TV vs. Projector: Best Use Case Scenarios

TVs and projectors have different ways of providing consumers with crisp visual displays. Both technologies have their strengths and weaknesses. Knowing the capabilities of both TVs and projectors will allow you to choose whether the device is better suited for your daily needs.

Not needing to switch off the lights and close the blinds makes a TV very convenient. This makes a TV particularly beneficial in settings where you’re only going to use the TV for a moment or if you need some environmental awareness while watching. You may be cooking, babysitting, ironing clothes, or simply having a short watch of the news before you work. In these instances, a TV will be the better option.

On the other hand, projectors are best suited for people who spend hours at a time watching shows or movies.
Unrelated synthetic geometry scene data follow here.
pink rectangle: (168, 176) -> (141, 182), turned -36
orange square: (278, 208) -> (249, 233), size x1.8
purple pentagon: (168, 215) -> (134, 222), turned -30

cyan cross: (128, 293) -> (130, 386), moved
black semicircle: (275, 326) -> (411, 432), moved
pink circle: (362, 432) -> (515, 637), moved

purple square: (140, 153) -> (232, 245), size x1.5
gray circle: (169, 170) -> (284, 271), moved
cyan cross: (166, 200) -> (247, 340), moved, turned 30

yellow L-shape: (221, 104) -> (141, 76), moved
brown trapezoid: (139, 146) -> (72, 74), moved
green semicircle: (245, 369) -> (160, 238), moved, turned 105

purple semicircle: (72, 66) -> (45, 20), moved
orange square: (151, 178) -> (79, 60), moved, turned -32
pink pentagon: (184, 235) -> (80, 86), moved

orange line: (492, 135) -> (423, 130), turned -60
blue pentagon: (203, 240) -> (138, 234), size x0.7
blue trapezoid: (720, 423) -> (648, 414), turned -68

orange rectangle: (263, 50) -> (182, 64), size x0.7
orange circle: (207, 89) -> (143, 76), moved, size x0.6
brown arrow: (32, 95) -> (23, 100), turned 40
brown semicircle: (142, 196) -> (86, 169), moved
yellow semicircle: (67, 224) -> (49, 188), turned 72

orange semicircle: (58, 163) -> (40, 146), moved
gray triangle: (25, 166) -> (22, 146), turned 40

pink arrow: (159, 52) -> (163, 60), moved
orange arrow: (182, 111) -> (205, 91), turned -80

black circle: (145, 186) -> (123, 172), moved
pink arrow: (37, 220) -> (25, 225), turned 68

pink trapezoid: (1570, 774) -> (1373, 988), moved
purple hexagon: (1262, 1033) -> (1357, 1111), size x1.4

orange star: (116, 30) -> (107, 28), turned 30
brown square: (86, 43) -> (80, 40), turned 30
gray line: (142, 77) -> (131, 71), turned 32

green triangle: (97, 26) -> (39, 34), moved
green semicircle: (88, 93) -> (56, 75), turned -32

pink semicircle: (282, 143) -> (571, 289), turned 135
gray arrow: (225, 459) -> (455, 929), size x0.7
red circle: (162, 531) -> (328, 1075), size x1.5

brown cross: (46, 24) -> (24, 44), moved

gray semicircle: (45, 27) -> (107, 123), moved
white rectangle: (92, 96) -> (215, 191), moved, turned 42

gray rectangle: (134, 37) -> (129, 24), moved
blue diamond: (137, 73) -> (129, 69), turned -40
Although it is true that projectors aren’t as convenient to use as a TV, the amount of immersion you will get when watching on a 150-inch screen is worth the money spent if you like watching movies and binge-watching your favorite shows.

With gaming projectors like the ViewSonic PX701-4K, both TVs and projectors can now offer quality gaming experiences with high refresh rates and quick response times. Although, if you must have Free-Sync or G-Sync, then a TV like the SAMSUNG Neo QLED QN90A may still be the better option (as it also features Samsung’s Neo QLED tech).

TV vs. Projector: What Features Do You Care About?

A television and a projector are entirely different devices aiming to provide the same purpose—visuals. Now that both devices are basically on par with each other when it comes to picture quality, you can basically choose whatever device and be happy with the quality of display you’re getting. But if you want the best bang for your buck, you should also make sure that you care for the extra features bundled with each device.

Modern televisions have evolved into what we now know as Smart TV. These televisions are basically mini-computers (mostly Android) that come integrated with their own media player, web browser, internal storage, an app store, and a custom ROM that compiles all of its functionalities in a clean and intuitive graphical user interface (GUI). Most TVs will also have a decent speaker system (at least compared to projectors) and a network interface card (NIC) for Bluetooth, Wi-Fi, Ethernet, and all kinds of ports for your consoles and speakers.

One of the biggest selling points of projectors is their versatility and portability. They feature an integrated NIC, a small form factor, and the ability to have screen sizes up to 300 inches. Some projectors will even have integrated batteries, making them even more portable. A projector can easily be stored in your vehicle or even be carried in a bag, perfect for traveling folks. Although there are projectors integrated with smart features, the decent ones would often cost way more than if you’ve just bought a Chrome Cast or an android box for your projector.

TV vs. Projector: Which Picture Technology Will You Choose?

A TV is better suited for people who need a plug-and-play device that provides amazing picture quality. One of the biggest advantages of a TV display is its ease of use and convenience. Very little setup is required for a person to enjoy all the specifications listed by the manufacturer. A TV will provide everything you need, such as a crisp 4K display, decent speakers, and smart functionalities bundled in one simple package.

Projectors are really for two types of people: those interested in a permanent home theater setup and those that need a temporary setup. If your lifestyle requires you to move residence every once in a while, a portable battery-powered projector will allow you to enjoy a large display in a lightweight and easy-to-carry package.

For those interested in a permanent home setup, a projector’s large screen size will provide the ultimate movie-watching experience you and your family will enjoy. Though it may need some time to set up, if you love watching movies and binge-watching episodes, then setting up your room for a projector will be worth the effort.

TVs and projectors are awesome devices. Whichever device you get, there will always be a compromise. So, it’s best to choose one that fits your lifestyle and use case scenario, while also having the features you really care about—or you can always get both devices!